Saindo em um tom de roxo que beirava ao preto, o bebê estava morto, mas por meio das notas intensas e ininterruptas de Miguel, o dom da vida caiu do alto e desceu até a terra dos pecadores, entrando na boca semi-aberta do bebê.
E, assim, ao ver a mais amada filha gerada pelo pecado berrar pela primeira vez, a mãe fechou os olhos satisfeita que Deus não tinha permitido aquele mal. Após chegar aos céus, descobriu que quem lhe atendeu foi o arcanjo, e que o todo poderoso, por outro lado, havia jogado uma praga em sua filha.
Desejou voltar no tempo, impedir o pedido e viver a vida eterna ao lado da criança, do que passar anos assistindo ao cisne negro morrer aos poucos. Esta mesma ave andou entre o firmamento de não saber onde pisar sem se machucar, caminhou duramente sentindo os pés arderem e pôde sentir a sensação de tortura diminuir quando dançou pela primeira vez.

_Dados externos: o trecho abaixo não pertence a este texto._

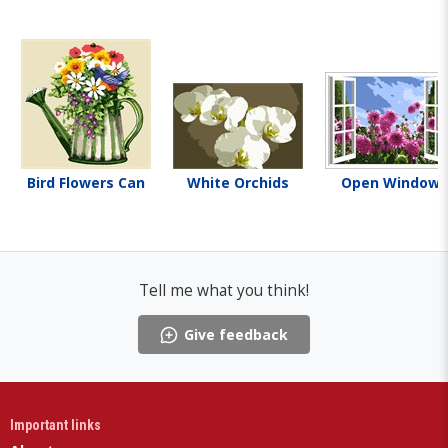
Bird Flowers Can
White Orchids
Open Window
Tell me what you think!
Give feedback
Important links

Insatisfeito de ver uma obra de seu magnânimo plano sair pela culatra, Miguel ousou fazer um acordo com seu antigo e caído irmão.
Invocou Lúcifer com um suplício terrível, e recebeu o irritado e maligno parente que apareceu diante de si, uma visão breve dos olhos negros e da face vermelho sangue. Sentindo o alívio tomar a ponta de seus dedos, percorrer o corpo e tocar suas penas brancas, o arcanjo sorriu para o demônio.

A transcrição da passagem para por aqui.